Caswell Jacob, Gans Jason D, Generous Nicholas, Hudson Corey M, Merkley Eric, Johnson Curtis, Oehmen Christopher, Omberg Kristin, Purvine Emilie, Taylor Karen, Ting Christina L, Wolinsky Murray, Xie Gary
Sandia National Laboratories, Albuquerque, NM, United States.
Los Alamos National Laboratory, Bioscience Division, Los Alamos, NM, United States.
Front Bioeng Biotechnol. 2019 Apr 5;7:58. doi: 10.3389/fbioe.2019.00058. eCollection 2019.

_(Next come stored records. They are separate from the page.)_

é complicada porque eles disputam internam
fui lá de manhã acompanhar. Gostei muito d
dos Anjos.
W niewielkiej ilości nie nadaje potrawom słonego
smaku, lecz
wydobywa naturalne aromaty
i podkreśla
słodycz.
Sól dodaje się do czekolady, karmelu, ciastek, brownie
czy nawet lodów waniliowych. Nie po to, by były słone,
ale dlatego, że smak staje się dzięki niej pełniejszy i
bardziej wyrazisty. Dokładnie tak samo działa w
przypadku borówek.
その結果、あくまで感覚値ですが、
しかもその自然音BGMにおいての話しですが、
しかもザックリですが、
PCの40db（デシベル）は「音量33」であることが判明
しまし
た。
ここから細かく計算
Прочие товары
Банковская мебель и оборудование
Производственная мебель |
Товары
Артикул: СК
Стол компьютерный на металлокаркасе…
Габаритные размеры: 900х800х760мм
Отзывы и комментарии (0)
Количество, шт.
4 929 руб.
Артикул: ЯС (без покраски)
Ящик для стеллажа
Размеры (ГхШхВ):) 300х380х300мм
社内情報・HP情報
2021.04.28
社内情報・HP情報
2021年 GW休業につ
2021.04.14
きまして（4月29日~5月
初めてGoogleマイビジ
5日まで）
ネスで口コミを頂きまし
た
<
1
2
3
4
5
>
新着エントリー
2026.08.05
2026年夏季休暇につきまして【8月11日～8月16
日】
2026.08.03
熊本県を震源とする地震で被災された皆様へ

Progress in modern biology is being driven, in part, by the large amounts of freely available data in public resources such as the International Nucleotide Sequence Database Collaboration (INSDC), the world's primary database of biological sequence (and related) information. INSDC and similar databases have dramatically increased the pace of fundamental biological discovery and enabled a host of innovative therapeutic, diagnostic, and forensic applications. However, as high-value, openly shared resources with a high degree of assumed trust, these repositories share compelling similarities to the early days of the Internet. Consequently, as public biological databases continue to increase in size and importance, we expect that they will face the same threats as undefended cyberspace. There is a unique opportunity, before a significant breach and loss of trust occurs, to ensure they evolve with quality and security as a design philosophy rather than costly "retrofitted" mitigations. This Perspective surveys some potential quality assurance and security weaknesses in existing open genomic and proteomic repositories, describes methods to mitigate the likelihood of both intentional and unintentional errors, and offers recommendations for risk mitigation based on lessons learned from cybersecurity.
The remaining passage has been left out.